Pada beberapa negara, seperti Korea Selatan, merasa bersalah telah dianggap sebagai budaya. Oleh beberapa sosiolog, istilah ini dikenal dengan gulity culture; yang mana pejabat, tokoh politik, atau korporasi, akan memberikan permintaan maaf secara terbuka atas kegagalan atau kesalahan yang telah mereka buat.

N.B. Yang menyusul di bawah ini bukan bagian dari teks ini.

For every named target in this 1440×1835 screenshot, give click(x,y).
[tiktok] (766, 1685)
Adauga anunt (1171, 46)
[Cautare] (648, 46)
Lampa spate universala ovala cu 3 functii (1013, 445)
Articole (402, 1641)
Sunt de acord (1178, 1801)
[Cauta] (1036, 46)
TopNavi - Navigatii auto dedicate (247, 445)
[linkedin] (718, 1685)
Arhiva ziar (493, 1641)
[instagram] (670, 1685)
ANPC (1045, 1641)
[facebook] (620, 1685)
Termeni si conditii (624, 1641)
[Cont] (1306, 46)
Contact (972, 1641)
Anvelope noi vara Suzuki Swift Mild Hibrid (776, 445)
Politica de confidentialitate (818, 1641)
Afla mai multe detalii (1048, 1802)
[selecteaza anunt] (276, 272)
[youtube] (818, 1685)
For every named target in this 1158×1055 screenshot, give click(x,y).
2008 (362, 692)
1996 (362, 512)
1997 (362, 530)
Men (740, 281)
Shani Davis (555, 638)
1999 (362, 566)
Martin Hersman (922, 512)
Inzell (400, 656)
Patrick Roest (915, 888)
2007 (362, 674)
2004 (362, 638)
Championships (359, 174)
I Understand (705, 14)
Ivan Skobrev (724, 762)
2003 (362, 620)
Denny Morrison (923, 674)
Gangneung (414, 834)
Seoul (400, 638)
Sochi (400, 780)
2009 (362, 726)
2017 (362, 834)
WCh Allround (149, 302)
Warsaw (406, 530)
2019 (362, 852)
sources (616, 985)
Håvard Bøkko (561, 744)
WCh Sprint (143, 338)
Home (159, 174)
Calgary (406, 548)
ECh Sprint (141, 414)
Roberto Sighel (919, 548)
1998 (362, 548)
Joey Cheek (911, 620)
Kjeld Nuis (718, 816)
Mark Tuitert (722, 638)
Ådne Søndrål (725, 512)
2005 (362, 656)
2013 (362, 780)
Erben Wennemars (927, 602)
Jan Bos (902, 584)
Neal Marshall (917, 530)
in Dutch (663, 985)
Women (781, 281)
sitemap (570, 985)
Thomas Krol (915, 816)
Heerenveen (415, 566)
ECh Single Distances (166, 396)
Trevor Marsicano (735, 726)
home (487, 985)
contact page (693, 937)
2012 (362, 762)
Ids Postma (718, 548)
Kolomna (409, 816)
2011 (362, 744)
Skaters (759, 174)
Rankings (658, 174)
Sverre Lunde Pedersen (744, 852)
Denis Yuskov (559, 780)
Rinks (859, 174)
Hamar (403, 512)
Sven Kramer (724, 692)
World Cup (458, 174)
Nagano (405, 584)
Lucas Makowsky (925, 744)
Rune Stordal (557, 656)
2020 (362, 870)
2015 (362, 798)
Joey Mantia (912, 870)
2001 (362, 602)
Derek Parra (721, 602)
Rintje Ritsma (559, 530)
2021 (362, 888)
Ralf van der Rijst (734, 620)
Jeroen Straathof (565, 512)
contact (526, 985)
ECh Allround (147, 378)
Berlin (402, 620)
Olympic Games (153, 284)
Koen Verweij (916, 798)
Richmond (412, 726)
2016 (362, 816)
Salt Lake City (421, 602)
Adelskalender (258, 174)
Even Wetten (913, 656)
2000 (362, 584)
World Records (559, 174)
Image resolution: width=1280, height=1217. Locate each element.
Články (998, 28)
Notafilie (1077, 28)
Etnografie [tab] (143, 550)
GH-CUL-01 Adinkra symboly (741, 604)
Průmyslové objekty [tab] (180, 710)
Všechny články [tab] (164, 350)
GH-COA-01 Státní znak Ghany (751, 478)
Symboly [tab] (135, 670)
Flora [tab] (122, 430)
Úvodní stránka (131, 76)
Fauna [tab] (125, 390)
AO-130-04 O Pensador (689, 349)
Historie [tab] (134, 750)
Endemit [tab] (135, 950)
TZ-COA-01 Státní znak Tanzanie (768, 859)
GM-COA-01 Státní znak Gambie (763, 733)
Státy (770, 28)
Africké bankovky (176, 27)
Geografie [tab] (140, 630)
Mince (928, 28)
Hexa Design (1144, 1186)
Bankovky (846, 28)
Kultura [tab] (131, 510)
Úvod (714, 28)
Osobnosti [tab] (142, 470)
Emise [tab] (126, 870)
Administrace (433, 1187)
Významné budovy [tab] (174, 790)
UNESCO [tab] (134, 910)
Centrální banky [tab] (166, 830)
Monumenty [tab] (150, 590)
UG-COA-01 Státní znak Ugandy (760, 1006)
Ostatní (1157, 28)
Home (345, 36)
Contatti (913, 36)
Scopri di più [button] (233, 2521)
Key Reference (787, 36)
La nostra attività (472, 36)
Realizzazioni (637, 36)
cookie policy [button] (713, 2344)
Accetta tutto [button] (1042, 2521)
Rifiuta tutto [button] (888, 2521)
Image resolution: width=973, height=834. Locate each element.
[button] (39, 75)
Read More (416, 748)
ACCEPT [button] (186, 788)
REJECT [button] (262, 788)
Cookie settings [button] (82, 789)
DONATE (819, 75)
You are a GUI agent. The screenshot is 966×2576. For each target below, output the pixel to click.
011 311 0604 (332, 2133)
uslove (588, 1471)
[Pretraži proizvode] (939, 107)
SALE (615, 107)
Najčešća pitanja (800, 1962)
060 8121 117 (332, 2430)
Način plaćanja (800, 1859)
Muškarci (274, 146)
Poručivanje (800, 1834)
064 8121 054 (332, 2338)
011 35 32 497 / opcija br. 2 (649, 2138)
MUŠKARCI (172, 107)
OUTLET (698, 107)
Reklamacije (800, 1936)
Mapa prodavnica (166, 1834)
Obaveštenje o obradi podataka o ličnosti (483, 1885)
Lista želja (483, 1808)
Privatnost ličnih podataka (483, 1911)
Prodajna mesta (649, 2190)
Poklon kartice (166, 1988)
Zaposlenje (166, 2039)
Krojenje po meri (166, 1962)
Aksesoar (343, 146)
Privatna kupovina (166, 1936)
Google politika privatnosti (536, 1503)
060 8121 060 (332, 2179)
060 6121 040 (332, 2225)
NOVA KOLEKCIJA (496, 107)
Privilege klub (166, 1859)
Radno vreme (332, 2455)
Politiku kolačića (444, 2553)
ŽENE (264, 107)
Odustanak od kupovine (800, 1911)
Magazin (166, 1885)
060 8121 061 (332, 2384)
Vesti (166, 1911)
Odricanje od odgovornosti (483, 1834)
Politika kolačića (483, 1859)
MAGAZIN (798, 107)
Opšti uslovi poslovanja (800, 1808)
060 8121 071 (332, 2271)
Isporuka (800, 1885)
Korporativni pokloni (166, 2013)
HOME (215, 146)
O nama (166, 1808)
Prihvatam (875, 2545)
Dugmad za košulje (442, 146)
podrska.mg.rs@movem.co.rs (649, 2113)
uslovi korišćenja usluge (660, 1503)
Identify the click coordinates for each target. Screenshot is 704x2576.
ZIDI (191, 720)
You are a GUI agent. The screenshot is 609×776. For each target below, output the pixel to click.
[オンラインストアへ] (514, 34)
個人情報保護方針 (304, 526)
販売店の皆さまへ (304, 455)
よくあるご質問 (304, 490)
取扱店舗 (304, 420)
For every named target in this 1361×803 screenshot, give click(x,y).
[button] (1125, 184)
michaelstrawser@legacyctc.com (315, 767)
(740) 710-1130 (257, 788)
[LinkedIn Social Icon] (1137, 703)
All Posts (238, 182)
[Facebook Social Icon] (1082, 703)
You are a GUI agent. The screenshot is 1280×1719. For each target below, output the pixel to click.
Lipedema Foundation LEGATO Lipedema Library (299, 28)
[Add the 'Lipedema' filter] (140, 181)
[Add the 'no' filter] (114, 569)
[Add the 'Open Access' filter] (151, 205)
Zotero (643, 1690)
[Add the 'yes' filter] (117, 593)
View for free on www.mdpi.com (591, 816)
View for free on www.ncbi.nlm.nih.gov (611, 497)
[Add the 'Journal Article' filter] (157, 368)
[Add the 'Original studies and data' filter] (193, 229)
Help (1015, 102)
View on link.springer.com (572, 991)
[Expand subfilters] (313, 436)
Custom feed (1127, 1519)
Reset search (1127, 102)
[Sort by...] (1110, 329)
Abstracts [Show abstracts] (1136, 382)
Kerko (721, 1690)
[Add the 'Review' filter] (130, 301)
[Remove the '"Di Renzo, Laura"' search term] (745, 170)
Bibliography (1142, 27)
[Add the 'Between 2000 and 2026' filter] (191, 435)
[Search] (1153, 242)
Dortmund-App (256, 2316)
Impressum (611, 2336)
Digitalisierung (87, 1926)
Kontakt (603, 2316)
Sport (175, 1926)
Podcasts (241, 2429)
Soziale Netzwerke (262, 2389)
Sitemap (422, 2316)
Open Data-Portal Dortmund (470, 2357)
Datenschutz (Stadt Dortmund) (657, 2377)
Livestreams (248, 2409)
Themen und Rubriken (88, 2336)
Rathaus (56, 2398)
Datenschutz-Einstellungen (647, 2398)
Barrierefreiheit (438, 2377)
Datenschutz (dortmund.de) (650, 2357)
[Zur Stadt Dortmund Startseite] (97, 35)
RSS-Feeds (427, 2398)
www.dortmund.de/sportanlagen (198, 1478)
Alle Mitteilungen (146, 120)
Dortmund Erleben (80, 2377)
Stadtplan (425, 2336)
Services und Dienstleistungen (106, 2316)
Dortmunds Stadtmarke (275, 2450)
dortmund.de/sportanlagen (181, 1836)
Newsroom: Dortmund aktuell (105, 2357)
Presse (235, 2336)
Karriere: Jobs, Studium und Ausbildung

Sebelum para pejabat pemerintahan ramai-ramai meminta maaf atas jatuhnya korban di Tragedi Itaewon, mantan Perdana Menteri Korsel Chung Hong-won, pernah melakukan hal serupa. Pada 2016 lalu, ia meminta maaf bahkan mundur dari jabatannya karena insiden tenggelamnya kapal feri Sewol yang menewaskan 476 penumpang.

Mundur ke tahun 2011, Menteri Ekonomi Choi Joong-kyung mengundurkan diri karena merasa bertanggung jawab atas terjadinya pemadaman listrik yang menimbulkan kemarahan masyarakat.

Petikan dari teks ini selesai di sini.